Break-Even Analysis: Definition and Formula

By Thrive | Bookkeeping

Sep 20

operating income

This would make utilities a semi-Break-Even Analysis one hundred and one: How to Calculate BEP and Apply It to Your Business cost for your company. The contribution margin is how much profit you get from each unit after you subtract the variable costs required to make that unit. It helps you understand how much each additional unit will cost you to make, and how that may affect your sales revenue. If its contribution margin exceeds its fixed costs, then the company actually starts profiting from the sale of its products/services. The Break Even Point is the necessary level of output for a company’s revenue to be equal to its total costs – or said differently, the inflection point at which a company begins to generate a profit.
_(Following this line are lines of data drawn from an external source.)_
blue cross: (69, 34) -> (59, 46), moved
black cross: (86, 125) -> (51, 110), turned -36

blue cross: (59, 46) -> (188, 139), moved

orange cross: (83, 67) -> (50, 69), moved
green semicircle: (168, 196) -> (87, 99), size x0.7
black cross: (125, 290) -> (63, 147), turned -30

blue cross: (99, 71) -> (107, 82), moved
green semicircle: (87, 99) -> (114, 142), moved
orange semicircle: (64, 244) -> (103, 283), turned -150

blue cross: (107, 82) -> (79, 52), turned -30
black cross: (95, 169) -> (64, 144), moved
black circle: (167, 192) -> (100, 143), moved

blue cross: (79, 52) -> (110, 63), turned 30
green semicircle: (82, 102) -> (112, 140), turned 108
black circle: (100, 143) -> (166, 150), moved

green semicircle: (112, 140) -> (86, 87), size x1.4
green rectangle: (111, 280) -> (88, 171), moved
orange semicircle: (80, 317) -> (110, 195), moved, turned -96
This can be important as it helps your business to manage its costs better and improve your financial future. This is why we’ve compiled this short guide to what the break-even point is, the formula, how to calculate it, and usage examples. Simone has researched and analyzed many products designed to help small businesses properly manage their finances, including accounting software and small business loans.

How Cutting Costs Affects the Breakeven Point

Returning to the example above, the contribution margin ratio is 40% ($40 contribution margin per item divided by $100 sale price per item). Therefore, the break-even point in sales dollars is $50,000 ($20,000 total fixed costs divided by 40%). Confirm this figured by multiplying the break-even in units by the sale price ($100), which equals $50,000. As you can imagine, the concept of the break-even point applies to every business endeavor—manufacturing, retail, and service. Because of its universal applicability, it is a critical concept to managers, business owners, and accountants.

unit sales

After all, if your product isn’t profitable, your business will ultimately fail. The first example we’ll use is for creating a break-even point using the number of units sold.

How will you use the break-even analysis?

Which means, you’ll need to generate $12,500 in handbag sales to break even. Retailers have to make many guesses when deciding whether to add a product line or open a location.